What you are asked to do:
The expected response is the entire set of entries, copied exactly.

(Items from a dataset)
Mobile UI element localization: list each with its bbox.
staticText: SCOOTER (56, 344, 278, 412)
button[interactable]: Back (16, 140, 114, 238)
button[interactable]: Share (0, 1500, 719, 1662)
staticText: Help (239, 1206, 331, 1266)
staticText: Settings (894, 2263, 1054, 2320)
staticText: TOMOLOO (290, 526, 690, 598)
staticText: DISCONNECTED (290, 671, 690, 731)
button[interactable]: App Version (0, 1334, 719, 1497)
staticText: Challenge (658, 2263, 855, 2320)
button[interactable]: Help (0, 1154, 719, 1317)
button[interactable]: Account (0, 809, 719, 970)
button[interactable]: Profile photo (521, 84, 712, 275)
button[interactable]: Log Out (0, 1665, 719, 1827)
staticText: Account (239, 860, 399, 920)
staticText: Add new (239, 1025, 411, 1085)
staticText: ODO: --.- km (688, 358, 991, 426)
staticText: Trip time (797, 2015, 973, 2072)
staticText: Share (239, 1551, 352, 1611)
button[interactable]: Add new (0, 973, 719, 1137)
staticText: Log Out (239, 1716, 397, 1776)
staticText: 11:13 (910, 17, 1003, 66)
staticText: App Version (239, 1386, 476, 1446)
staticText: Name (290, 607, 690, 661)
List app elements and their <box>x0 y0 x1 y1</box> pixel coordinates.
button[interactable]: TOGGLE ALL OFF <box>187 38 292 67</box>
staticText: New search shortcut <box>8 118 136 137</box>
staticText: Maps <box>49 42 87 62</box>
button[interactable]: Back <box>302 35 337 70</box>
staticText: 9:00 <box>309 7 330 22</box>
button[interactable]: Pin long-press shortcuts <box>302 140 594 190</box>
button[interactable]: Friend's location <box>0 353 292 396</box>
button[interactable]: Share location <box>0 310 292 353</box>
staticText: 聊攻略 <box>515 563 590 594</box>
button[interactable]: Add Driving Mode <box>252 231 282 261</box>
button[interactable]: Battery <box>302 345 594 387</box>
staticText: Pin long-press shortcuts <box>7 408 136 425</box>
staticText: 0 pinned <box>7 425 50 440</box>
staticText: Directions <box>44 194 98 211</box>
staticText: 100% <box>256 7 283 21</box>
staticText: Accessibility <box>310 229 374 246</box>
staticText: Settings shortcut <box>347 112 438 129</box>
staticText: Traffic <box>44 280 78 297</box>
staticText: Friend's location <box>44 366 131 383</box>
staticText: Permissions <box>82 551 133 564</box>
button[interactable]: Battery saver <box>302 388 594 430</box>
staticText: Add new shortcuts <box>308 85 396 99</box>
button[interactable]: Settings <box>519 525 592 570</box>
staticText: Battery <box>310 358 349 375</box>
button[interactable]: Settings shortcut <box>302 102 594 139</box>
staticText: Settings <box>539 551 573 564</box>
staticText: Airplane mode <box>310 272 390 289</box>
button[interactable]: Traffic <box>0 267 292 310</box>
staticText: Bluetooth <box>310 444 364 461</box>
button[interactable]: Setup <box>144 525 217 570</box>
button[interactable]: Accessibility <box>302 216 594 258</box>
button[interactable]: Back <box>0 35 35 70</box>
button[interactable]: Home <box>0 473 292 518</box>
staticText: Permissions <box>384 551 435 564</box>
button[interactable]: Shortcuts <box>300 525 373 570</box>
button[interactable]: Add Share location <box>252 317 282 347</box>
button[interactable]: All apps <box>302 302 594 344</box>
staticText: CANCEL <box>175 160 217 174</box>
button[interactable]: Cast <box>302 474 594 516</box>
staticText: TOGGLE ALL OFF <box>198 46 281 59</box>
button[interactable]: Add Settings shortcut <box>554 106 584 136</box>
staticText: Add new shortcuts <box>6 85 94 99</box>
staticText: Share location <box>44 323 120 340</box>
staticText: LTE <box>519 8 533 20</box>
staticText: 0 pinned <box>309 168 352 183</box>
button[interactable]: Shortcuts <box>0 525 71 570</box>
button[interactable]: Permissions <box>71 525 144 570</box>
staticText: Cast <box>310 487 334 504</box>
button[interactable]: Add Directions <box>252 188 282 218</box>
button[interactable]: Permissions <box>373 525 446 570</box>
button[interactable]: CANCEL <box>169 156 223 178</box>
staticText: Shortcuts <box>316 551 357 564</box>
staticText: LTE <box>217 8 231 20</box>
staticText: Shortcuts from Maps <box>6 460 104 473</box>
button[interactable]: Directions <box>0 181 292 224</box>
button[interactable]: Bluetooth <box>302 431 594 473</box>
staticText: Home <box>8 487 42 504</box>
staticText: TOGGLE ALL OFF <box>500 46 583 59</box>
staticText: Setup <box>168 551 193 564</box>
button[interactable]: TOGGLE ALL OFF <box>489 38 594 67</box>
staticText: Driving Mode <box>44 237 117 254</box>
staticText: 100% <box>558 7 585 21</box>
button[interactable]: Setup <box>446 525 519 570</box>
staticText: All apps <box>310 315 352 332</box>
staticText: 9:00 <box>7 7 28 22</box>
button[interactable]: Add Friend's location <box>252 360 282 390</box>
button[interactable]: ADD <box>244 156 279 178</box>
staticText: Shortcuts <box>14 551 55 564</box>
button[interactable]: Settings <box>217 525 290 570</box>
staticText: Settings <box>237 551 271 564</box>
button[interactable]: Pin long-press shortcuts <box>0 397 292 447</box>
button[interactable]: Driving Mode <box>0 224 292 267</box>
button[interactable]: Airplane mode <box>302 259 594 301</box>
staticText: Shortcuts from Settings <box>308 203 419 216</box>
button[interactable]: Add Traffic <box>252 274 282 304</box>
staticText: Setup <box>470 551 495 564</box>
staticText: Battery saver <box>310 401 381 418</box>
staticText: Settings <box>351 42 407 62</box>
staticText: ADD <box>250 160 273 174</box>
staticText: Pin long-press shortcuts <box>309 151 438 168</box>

Solution:
Mobile UI element localization: list each with its bbox.
staticText: SCOOTER (56, 344, 278, 412)
button[interactable]: Back (16, 140, 114, 238)
button[interactable]: Share (0, 1500, 719, 1662)
staticText: Help (239, 1206, 331, 1266)
staticText: Settings (894, 2263, 1054, 2320)
staticText: TOMOLOO (290, 526, 690, 598)
staticText: DISCONNECTED (290, 671, 690, 731)
button[interactable]: App Version (0, 1334, 719, 1497)
staticText: Challenge (658, 2263, 855, 2320)
button[interactable]: Help (0, 1154, 719, 1317)
button[interactable]: Account (0, 809, 719, 970)
button[interactable]: Profile photo (521, 84, 712, 275)
button[interactable]: Log Out (0, 1665, 719, 1827)
staticText: Account (239, 860, 399, 920)
staticText: Add new (239, 1025, 411, 1085)
staticText: ODO: --.- km (688, 358, 991, 426)
staticText: Trip time (797, 2015, 973, 2072)
staticText: Share (239, 1551, 352, 1611)
button[interactable]: Add new (0, 973, 719, 1137)
staticText: Log Out (239, 1716, 397, 1776)
staticText: 11:13 (910, 17, 1003, 66)
staticText: App Version (239, 1386, 476, 1446)
staticText: Name (290, 607, 690, 661)
List app elements and their <box>x0 y0 x1 y1</box> pixel coordinates.
button[interactable]: TOGGLE ALL OFF <box>187 38 292 67</box>
staticText: New search shortcut <box>8 118 136 137</box>
staticText: Maps <box>49 42 87 62</box>
button[interactable]: Back <box>302 35 337 70</box>
staticText: 9:00 <box>309 7 330 22</box>
button[interactable]: Pin long-press shortcuts <box>302 140 594 190</box>
button[interactable]: Friend's location <box>0 353 292 396</box>
button[interactable]: Share location <box>0 310 292 353</box>
staticText: 聊攻略 <box>515 563 590 594</box>
button[interactable]: Add Driving Mode <box>252 231 282 261</box>
button[interactable]: Battery <box>302 345 594 387</box>
staticText: Pin long-press shortcuts <box>7 408 136 425</box>
staticText: 0 pinned <box>7 425 50 440</box>
staticText: Directions <box>44 194 98 211</box>
staticText: 100% <box>256 7 283 21</box>
staticText: Accessibility <box>310 229 374 246</box>
staticText: Settings shortcut <box>347 112 438 129</box>
staticText: Traffic <box>44 280 78 297</box>
staticText: Friend's location <box>44 366 131 383</box>
staticText: Permissions <box>82 551 133 564</box>
button[interactable]: Battery saver <box>302 388 594 430</box>
staticText: Add new shortcuts <box>308 85 396 99</box>
button[interactable]: Settings <box>519 525 592 570</box>
staticText: Battery <box>310 358 349 375</box>
button[interactable]: Settings shortcut <box>302 102 594 139</box>
staticText: Settings <box>539 551 573 564</box>
staticText: Airplane mode <box>310 272 390 289</box>
button[interactable]: Traffic <box>0 267 292 310</box>
staticText: Bluetooth <box>310 444 364 461</box>
button[interactable]: Setup <box>144 525 217 570</box>
button[interactable]: Accessibility <box>302 216 594 258</box>
button[interactable]: Back <box>0 35 35 70</box>
button[interactable]: Home <box>0 473 292 518</box>
staticText: Permissions <box>384 551 435 564</box>
button[interactable]: Shortcuts <box>300 525 373 570</box>
button[interactable]: Add Share location <box>252 317 282 347</box>
button[interactable]: All apps <box>302 302 594 344</box>
staticText: CANCEL <box>175 160 217 174</box>
button[interactable]: Cast <box>302 474 594 516</box>
staticText: TOGGLE ALL OFF <box>198 46 281 59</box>
button[interactable]: Add Settings shortcut <box>554 106 584 136</box>
staticText: Add new shortcuts <box>6 85 94 99</box>
staticText: Share location <box>44 323 120 340</box>
staticText: LTE <box>519 8 533 20</box>
staticText: 0 pinned <box>309 168 352 183</box>
button[interactable]: Shortcuts <box>0 525 71 570</box>
button[interactable]: Permissions <box>71 525 144 570</box>
staticText: Cast <box>310 487 334 504</box>
button[interactable]: Add Directions <box>252 188 282 218</box>
button[interactable]: Permissions <box>373 525 446 570</box>
button[interactable]: CANCEL <box>169 156 223 178</box>
staticText: Shortcuts <box>316 551 357 564</box>
staticText: LTE <box>217 8 231 20</box>
staticText: Shortcuts from Maps <box>6 460 104 473</box>
button[interactable]: Directions <box>0 181 292 224</box>
button[interactable]: Bluetooth <box>302 431 594 473</box>
staticText: Home <box>8 487 42 504</box>
staticText: TOGGLE ALL OFF <box>500 46 583 59</box>
staticText: Setup <box>168 551 193 564</box>
button[interactable]: TOGGLE ALL OFF <box>489 38 594 67</box>
staticText: Driving Mode <box>44 237 117 254</box>
staticText: 100% <box>558 7 585 21</box>
button[interactable]: Setup <box>446 525 519 570</box>
staticText: All apps <box>310 315 352 332</box>
staticText: 9:00 <box>7 7 28 22</box>
button[interactable]: Add Friend's location <box>252 360 282 390</box>
button[interactable]: ADD <box>244 156 279 178</box>
staticText: Shortcuts <box>14 551 55 564</box>
button[interactable]: Settings <box>217 525 290 570</box>
staticText: Settings <box>237 551 271 564</box>
button[interactable]: Pin long-press shortcuts <box>0 397 292 447</box>
button[interactable]: Driving Mode <box>0 224 292 267</box>
button[interactable]: Airplane mode <box>302 259 594 301</box>
staticText: Shortcuts from Settings <box>308 203 419 216</box>
button[interactable]: Add Traffic <box>252 274 282 304</box>
staticText: Setup <box>470 551 495 564</box>
staticText: Battery saver <box>310 401 381 418</box>
staticText: Settings <box>351 42 407 62</box>
staticText: ADD <box>250 160 273 174</box>
staticText: Pin long-press shortcuts <box>309 151 438 168</box>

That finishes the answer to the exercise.